Word for word, transcribe the lines below and drop the pictures.

──────── Data to examine

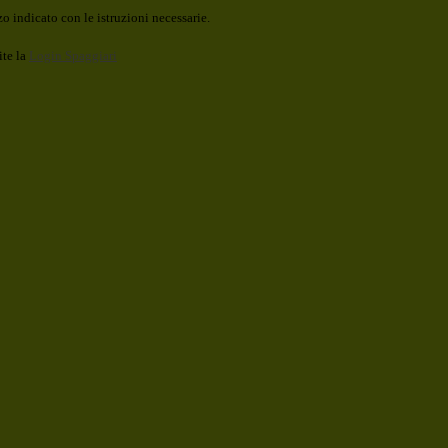
o indicato con le istruzioni necessarie.
ite la
Login Spaggiari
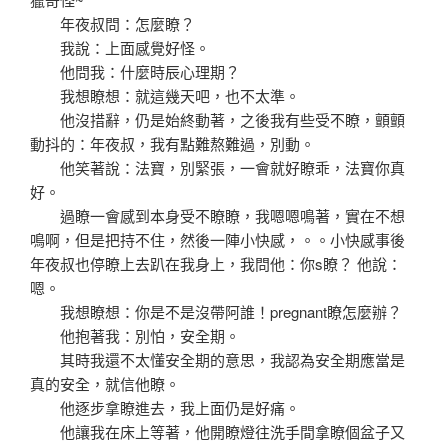
年夜叔問：怎麼瞭？
我說：上面感覺好怪。
他問我：什麼時辰心理期？
我想瞭想：就這幾天吧，也不太準。
他沒措辭，仍是始終動著，之後我有些受不瞭，顫顫
動抖的：年夜叔，我有點難熬難過，別動。
他笑著說：法寶，別緊張，一會就好瞭乖，法寶你真
好。
過瞭一會感到本身受不瞭瞭，我嗯嗯鳴著，實在不想
鳴啊，但是把持不住，然後一陣小快感，。。小快感事後
年夜叔也停瞭上去趴在我身上，我問他：你s瞭？ 他說：
嗯。
我想瞭想：你是不是沒帶阿誰！pregnant瞭怎麼辦？
他抱著我：別怕，安全期。
其時我還不太懂安全期的意思，我認為安全期應當是
真的安全，就信他瞭。
他逐步拿瞭進去，我上面仍是好痛。
他讓我在床上等著，他開瞭燈往洗手間拿瞭個盆子又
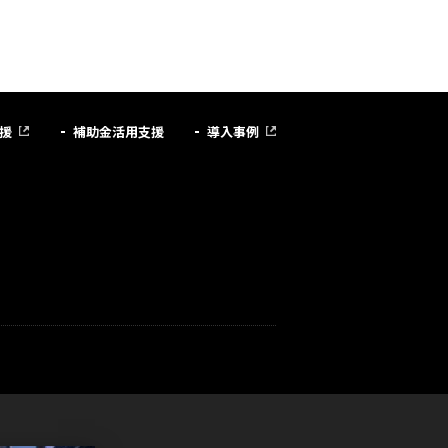
援
補助金活用支援
導入事例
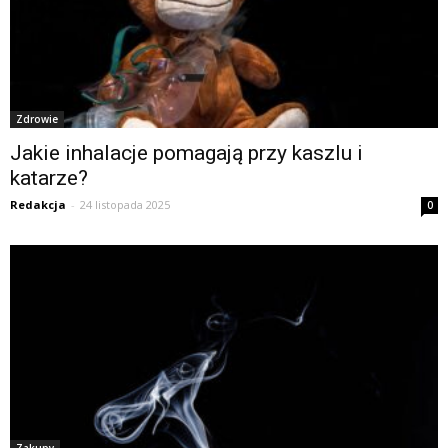
Zdrowie
Jakie inhalacje pomagają przy kaszlu i
katarze?
Redakcja
-
24 listopada 2025
0
Zakupy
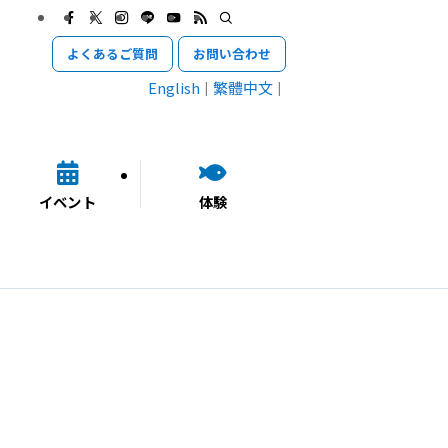
よくあるご質問
お問い合わせ
English
繁體中文
イベント
体験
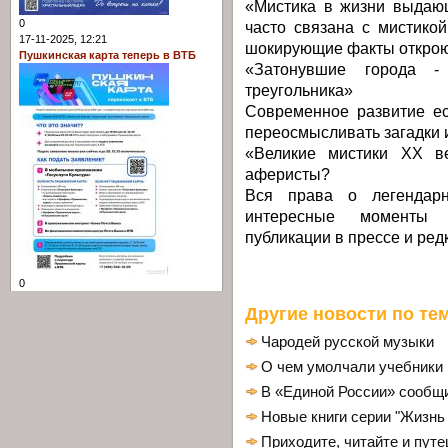
«Мистика в жизни выдаю
0
часто связана с мистико
17-11-2025, 12:21
шокирующие факты откроют
Пушкинская карта теперь в ВТБ
«Затонувшие города -
треугольника»
Современное развитие ес
переосмысливать загадки 
«Великие мистики XX ве
аферисты?
Вся права о легендар
интересные моменты 
публикации в прессе и ред
0
Другие новости по тем
Чародей русской музыки
О чем умолчали учебники
В «Единой России» сообщи
Новые книги серии "Жизнь
Приходите, читайте и пут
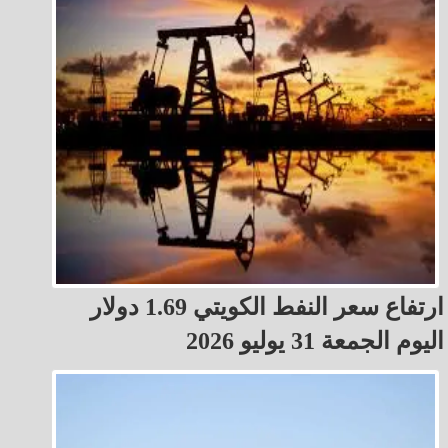
ارتفاع سعر النفط الكويتي 1.69 دولار
اليوم الجمعة 31 يوليو 2026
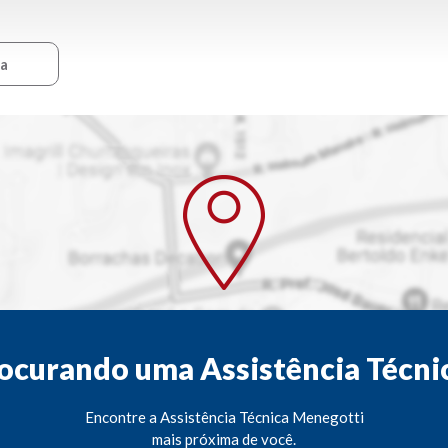
ca
ocurando uma Assistência Técni
Encontre a Assistência Técnica Menegotti
mais próxima de você.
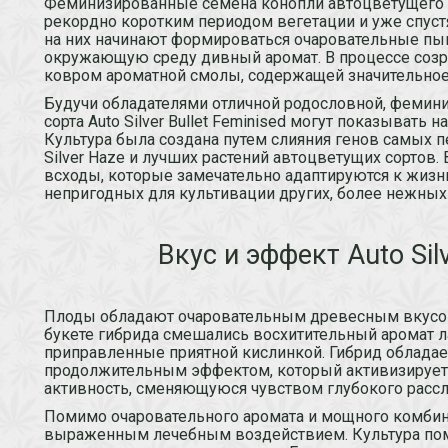
Феминизированные семена конопли автоцветущего сор
рекордно коротким периодом вегетации и уже спуст
на них начинают формироваться очаровательные пы
окружающую среду дивный аромат. В процессе соз
ковром ароматной смолы, содержащей значительное
Будучи обладателями отличной родословной, фемин
сорта Auto Silver Bullet Feminised могут показывать
Культура была создана путем слияния генов самых 
Silver Haze и лучших растений автоцветущих сортов.
всходы, которые замечательно адаптируются к жизн
непригодных для культивации других, более нежных 
Вкус и эффект Auto Silv
Плоды обладают очаровательным древесным вкусом
букете гибрида смешались восхитительный аромат л
приправленные приятной кислинкой. Гибрид облада
продолжительным эффектом, который активизирует
активность, сменяющуюся чувством глубокого рассл
Помимо очаровательного аромата и мощного комбин
выраженным лечебным воздействием. Культура помо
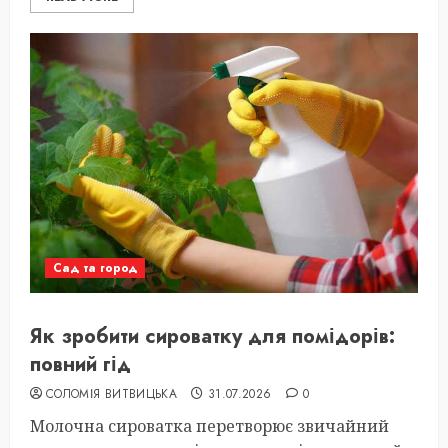
Сад та город
Як зробити сироватку для помідорів:
повний гід
СОЛОМІЯ ВИТВИЦЬКА
31.07.2026
0
Молочна сироватка перетворює звичайний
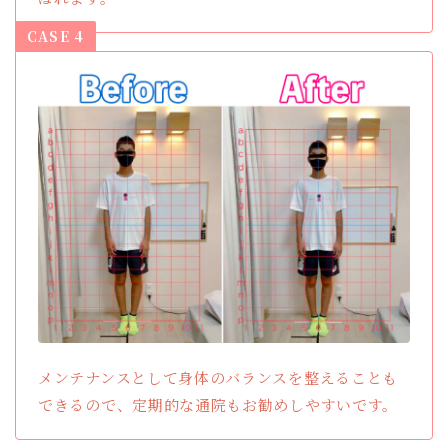
CASE 4
メンテナンスとして身体のバランスを整えることも
できるので、定期的な通院もお勧めしやすいです。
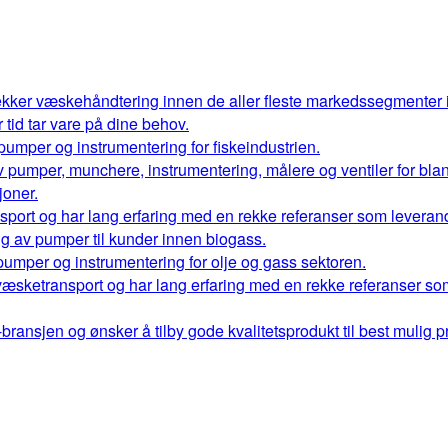
kker væskehåndtering innen de aller fleste markedssegmenter
r tid tar vare på dine behov.
 pumper og instrumentering for fiskeindustrien.
 av pumper, munchere, instrumentering, målere og ventiler for bl
oner.
port og har lang erfaring med en rekke referanser som leverand
ng av pumper til kunder innen biogass.
 pumper og instrumentering for olje og gass sektoren.
væsketransport og har lang erfaring med en rekke referanser so
ransjen og ønsker å tilby gode kvalitetsprodukt til best mulig pr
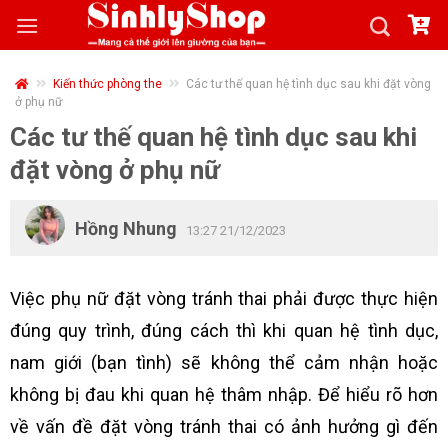
Skip
to
content
Kiến thức phòng the
Các tư thế quan hệ tình dục sau khi đặt vòng
ở phụ nữ
Các tư thế quan hệ tình dục sau khi
đặt vòng ở phụ nữ
Hồng Nhung
13:27 21/12/2023
Việc phụ nữ đặt vòng tránh thai phải được thực hiện
đúng quy trình, đúng cách thì khi quan hệ tình dục,
nam giới (bạn tình) sẽ không thể cảm nhận hoặc
không bị đau khi quan hệ thâm nhập. Để hiểu rõ hơn
về vấn đề đặt vòng tránh thai có ảnh hưởng gì đến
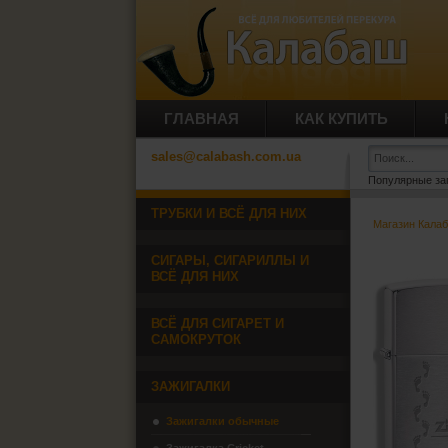
ГЛАВНАЯ
КАК КУПИТЬ
sales@calabash.com.ua
Популярные за
ТРУБКИ И ВСЁ ДЛЯ НИХ
Магазин Кала
СИГАРЫ, СИГАРИЛЛЫ И
ВСЁ ДЛЯ НИХ
ВСЁ ДЛЯ СИГАРЕТ И
САМОКРУТОК
ЗАЖИГАЛКИ
Зажигалки обычные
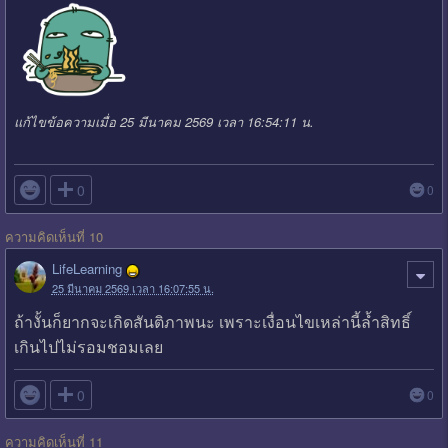
แก้ไขข้อความเมื่อ 25 มีนาคม 2569 เวลา 16:54:11 น.

0
0
ความคิดเห็นที่ 10
LifeLearning
25 มีนาคม 2569 เวลา 16:07:55 น.
ถ้างั้นก็ยากจะเกิดสันติภาพนะ เพราะเงื่อนไขเหล่านี้ล้ำสิทธิ์
เกินไปไม่รอมชอมเลย

0
0
ความคิดเห็นที่ 11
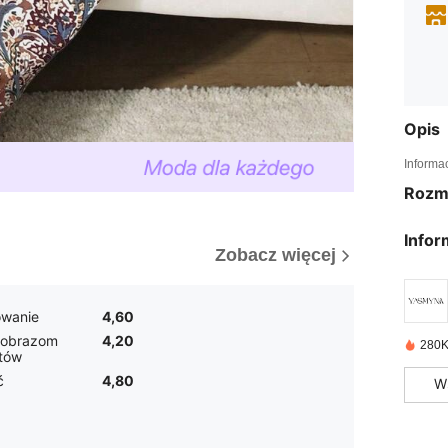
Opis
Informa
Rozm
Infor
Zobacz więcej
wanie
4,60
 obrazom
4,20
280K
tów
ć
4,80
W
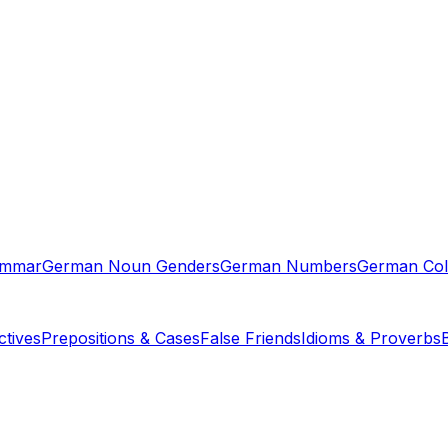
ammar
German Noun Genders
German Numbers
German Col
tives
Prepositions & Cases
False Friends
Idioms & Proverbs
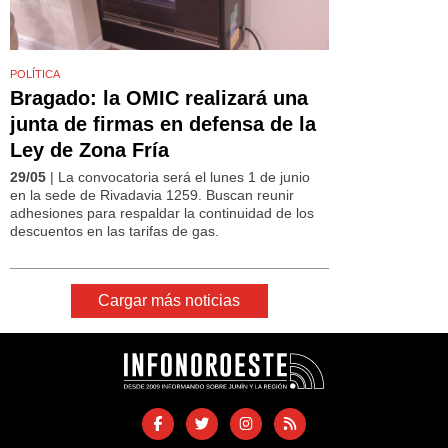
POLÍTICA
Bragado: la OMIC realizará una
junta de firmas en defensa de la
Ley de Zona Fría
29/05
| La convocatoria será el lunes 1 de junio
en la sede de Rivadavia 1259. Buscan reunir
adhesiones para respaldar la continuidad de los
descuentos en las tarifas de gas.
Cargar más noticias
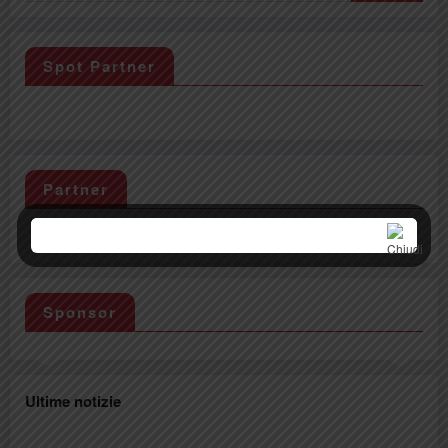
Spot Partner
Partner
Sponsor
Ultime notizie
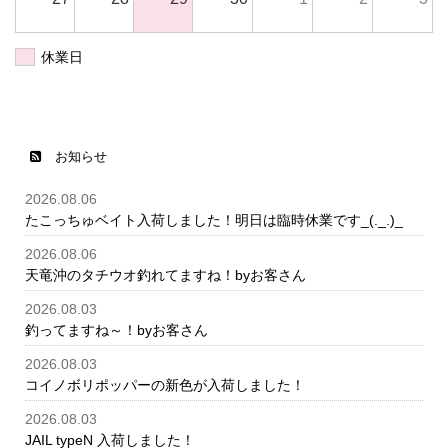
休業日
お知らせ
2026.08.06
たこっちゅベイト入荷しました！明日は臨時休業です_(._.)_
2026.08.06
天竜沖のタチウオ釣れてますね！byお客さん
2026.08.03
釣ってますね～！byお客さん
2026.08.03
コイノボリポッパーの新色が入荷しました！
2026.08.03
JAIL typeN 入荷しました！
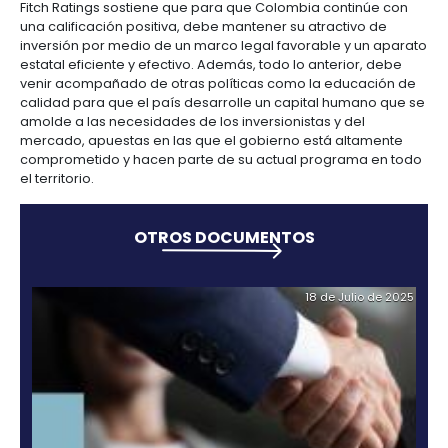
Manufacturas
Tecnología
Cumplimiento
de
Agua
‘Triple B’, hacen que la nación tenga una proyecció
Forestal
y
y
y
información
y
crecimiento por encima del promedio latinoameri
cuidado
Empresario
creatividad
gobierno
saneamiento
el próximo año.
Aeronáutica
colombiano
corporativo
Frutas
Mapa
Posterior al anuncio, el presidente Juan Manuel San
y
Farmacéutica
Tecnología
Otros
de
Infraestructura
declaro que la alta calificación es un reflejo de la c
verduras
Astilleros
y
sectores
4.
proyectos
social
inversionista, que compromete a todos los colomb
creatividad
Derecho
por
trabajar en la construcción de un país cada vez má
laboral
región
Automotriz
competitivo.
Otros
y
sectores
Audiovisual
Fitch Ratings sostiene que para que Colombia cont
migratorio
Oportunidades
Materiales
una calificación positiva, debe mantener su atracti
de
de
inversión por medio de un marco legal favorable y
Centros
Agroquímicos
5.
Inversión
construcción
estatal eficiente y efectivo. Además, todo lo anterio
de
Relaciones
Regional
venir acompañado de otras políticas como la edu
servicios
con
Infraestructura
calidad para que el país desarrolle un capital hum
compartidos
el
en
amolde a las necesidades de los inversionistas y de
mercado, apuestas en las que el gobierno está al
estado
turismo
comprometido y hacen parte de su actual program
Data
el territorio.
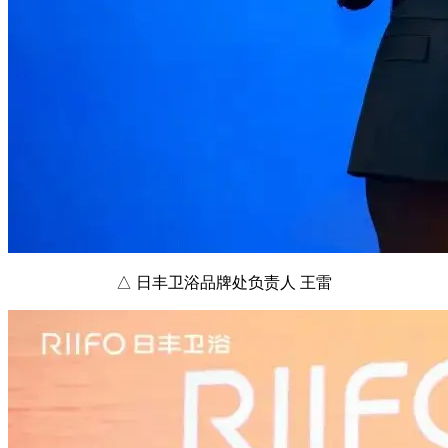
△ 日丰卫浴品牌处负责人 王雷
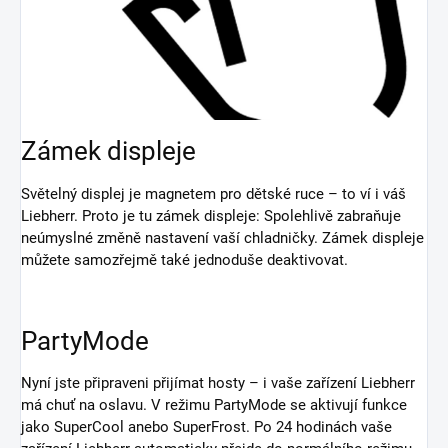
Zámek displeje
Světelný displej je magnetem pro dětské ruce – to ví i váš
Liebherr. Proto je tu zámek displeje: Spolehlivě zabraňuje
neúmyslné změně nastavení vaší chladničky. Zámek displeje
můžete samozřejmě také jednoduše deaktivovat.
PartyMode
Nyní jste připraveni přijímat hosty – i vaše zařízení Liebherr
má chuť na oslavu. V režimu PartyMode se aktivují funkce
jako SuperCool anebo SuperFrost. Po 24 hodinách vaše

────────────────

- **Answer below**:
o indicato con le istruzioni necessarie.
ite la
Login Spaggiari
年夜叔問：怎麼瞭？
我說：上面感覺好怪。
他問我：什麼時辰心理期？
我想瞭想：就這幾天吧，也不太準。
他沒措辭，仍是始終動著，之後我有些受不瞭，顫顫
動抖的：年夜叔，我有點難熬難過，別動。
他笑著說：法寶，別緊張，一會就好瞭乖，法寶你真
好。
過瞭一會感到本身受不瞭瞭，我嗯嗯鳴著，實在不想
鳴啊，但是把持不住，然後一陣小快感，。。小快感事後
年夜叔也停瞭上去趴在我身上，我問他：你s瞭？ 他說：
嗯。
我想瞭想：你是不是沒帶阿誰！pregnant瞭怎麼辦？
他抱著我：別怕，安全期。
其時我還不太懂安全期的意思，我認為安全期應當是
真的安全，就信他瞭。
他逐步拿瞭進去，我上面仍是好痛。
他讓我在床上等著，他開瞭燈往洗手間拿瞭個盆子又
援
補助金活用支援
導入事例
Zdrowie
Jakie inhalacje pomagają przy kaszlu i
katarze?
Redakcja
-
24 listopada 2025
0
Zakupy
よくあるご質問
お問い合わせ
English
繁體中文
イベント
体験
«Мистика в жизни выдаю
0
часто связана с мистико
17-11-2025, 12:21
шокирующие факты откроют
Пушкинская карта теперь в ВТБ
«Затонувшие города -
треугольника»
Современное развитие ес
переосмысливать загадки 
«Великие мистики XX ве
аферисты?
Вся права о легендар
интересные моменты 
публикации в прессе и ред
0
Другие новости по тем
Чародей русской музыки
О чем умолчали учебники
В «Единой России» сообщи
Новые книги серии "Жизнь
Приходите, читайте и пут
ارتفاع سعر النفط الكويتي 1.69 دولار
اليوم الجمعة 31 يوليو 2026
ca
ocurando uma Assistência Técni
Encontre a Assistência Técnica Menegotti
mais próxima de você.
Феминизированные семена конопли автоцветущего сор
рекордно коротким периодом вегетации и уже спуст
на них начинают формироваться очаровательные пы
окружающую среду дивный аромат. В процессе соз
ковром ароматной смолы, содержащей значительное
Будучи обладателями отличной родословной, фемин
сорта Auto Silver Bullet Feminised могут показывать
Культура была создана путем слияния генов самых 
Silver Haze и лучших растений автоцветущих сортов.
всходы, которые замечательно адаптируются к жизн
непригодных для культивации других, более нежных 
Вкус и эффект Auto Silv
Плоды обладают очаровательным древесным вкусом
букете гибрида смешались восхитительный аромат л
приправленные приятной кислинкой. Гибрид облада
продолжительным эффектом, который активизирует
активность, сменяющуюся чувством глубокого рассл
Помимо очаровательного аромата и мощного комбин
выраженным лечебным воздействием. Культура помо
Сад та город
Як зробити сироватку для помідорів:
повний гід
СОЛОМІЯ ВИТВИЦЬКА
31.07.2026
0
Молочна сироватка перетворює звичайний
CASE 4
メンテナンスとして身体のバランスを整えることも
できるので、定期的な通院もお勧めしやすいです。
kker væskehåndtering innen de aller fleste markedssegmenter
r tid tar vare på dine behov.
 pumper og instrumentering for fiskeindustrien.
 av pumper, munchere, instrumentering, målere og ventiler for bl
oner.
port og har lang erfaring med en rekke referanser som leverand
ng av pumper til kunder innen biogass.
 pumper og instrumentering for olje og gass sektoren.
væsketransport og har lang erfaring med en rekke referanser so
ransjen og ønsker å tilby gode kvalitetsprodukt til best mulig pr
Skip
to
content
Kiến thức phòng the
Các tư thế quan hệ tình dục sau khi đặt vòng
ở phụ nữ
Các tư thế quan hệ tình dục sau khi
đặt vòng ở phụ nữ
Hồng Nhung
13:27 21/12/2023
Việc phụ nữ đặt vòng tránh thai phải được thực hiện
đúng quy trình, đúng cách thì khi quan hệ tình dục,
nam giới (bạn tình) sẽ không thể cảm nhận hoặc
không bị đau khi quan hệ thâm nhập. Để hiểu rõ hơn
về vấn đề đặt vòng tránh thai có ảnh hưởng gì đến
ГЛАВНАЯ
КАК КУПИТЬ
sales@calabash.com.ua
Популярные за
ТРУБКИ И ВСЁ ДЛЯ НИХ
Магазин Кала
СИГАРЫ, СИГАРИЛЛЫ И
ВСЁ ДЛЯ НИХ
ВСЁ ДЛЯ СИГАРЕТ И
САМОКРУТОК
ЗАЖИГАЛКИ
Зажигалки обычные
แก้ไขข้อความเมื่อ 25 มีนาคม 2569 เวลา 16:54:11 น.

0
0
ความคิดเห็นที่ 10
LifeLearning
25 มีนาคม 2569 เวลา 16:07:55 น.
ถ้างั้นก็ยากจะเกิดสันติภาพนะ เพราะเงื่อนไขเหล่านี้ล้ำสิทธิ์
เกินไปไม่รอมชอมเลย

0
0
ความคิดเห็นที่ 11
Opis
Informa
Rozm
Infor
Zobacz więcej
wanie
4,60
 obrazom
4,20
280K
tów
ć
4,80
W
ammar
German Noun Genders
German Numbers
German Col
tives
Prepositions & Cases
False Friends
Idioms & Proverbs
POLÍTICA
Bragado: la OMIC realizará una
junta de firmas en defensa de la
Ley de Zona Fría
29/05
| La convocatoria será el lunes 1 de junio
en la sede de Rivadavia 1259. Buscan reunir
adhesiones para respaldar la continuidad de los
descuentos en las tarifas de gas.
Cargar más noticias
Spot Partner
Partner
Sponsor
Ultime notizie
休業日
お知らせ
2026.08.06
たこっちゅベイト入荷しました！明日は臨時休業です_(._.)_
2026.08.06
天竜沖のタチウオ釣れてますね！byお客さん
2026.08.03
釣ってますね～！byお客さん
2026.08.03
コイノボリポッパーの新色が入荷しました！
2026.08.03
JAIL typeN 入荷しました！
Manufacturas
Tecnología
Cumplimiento
de
Agua
‘Triple B’, hacen que la nación tenga una proyecció
Forestal
y
y
y
información
y
crecimiento por encima del promedio latinoameri
cuidado
Empresario
creatividad
gobierno
saneamiento
el próximo año.
Aeronáutica
colombiano
corporativo
Frutas
Mapa
Posterior al anuncio, el presidente Juan Manuel San
y
Farmacéutica
Tecnología
Otros
de
Infraestructura
declaro que la alta calificación es un reflejo de la c
verduras
Astilleros
y
sectores
4.
proyectos
social
inversionista, que compromete a todos los colomb
creatividad
Derecho
por
trabajar en la construcción de un país cada vez má
laboral
región
Automotriz
competitivo.
Otros
y
sectores
Audiovisual
Fitch Ratings sostiene que para que Colombia cont
migratorio
Oportunidades
Materiales
una calificación positiva, debe mantener su atracti
de
de
inversión por medio de un marco legal favorable y
Centros
Agroquímicos
5.
Inversión
construcción
estatal eficiente y efectivo. Además, todo lo anterio
de
Relaciones
Regional
venir acompañado de otras políticas como la edu
servicios
con
Infraestructura
calidad para que el país desarrolle un capital hum
compartidos
el
en
amolde a las necesidades de los inversionistas y de
mercado, apuestas en las que el gobierno está al
estado
turismo
comprometido y hacen parte de su actual program
Data
el territorio.
△ 日丰卫浴品牌处负责人 王雷
Zámek displeje
Světelný displej je magnetem pro dětské ruce – to ví i váš
Liebherr. Proto je tu zámek displeje: Spolehlivě zabraňuje
neúmyslné změně nastavení vaší chladničky. Zámek displeje
můžete samozřejmě také jednoduše deaktivovat.
PartyMode
Nyní jste připraveni přijímat hosty – i vaše zařízení Liebherr
má chuť na oslavu. V režimu PartyMode se aktivují funkce
jako SuperCool anebo SuperFrost. Po 24 hodinách vaše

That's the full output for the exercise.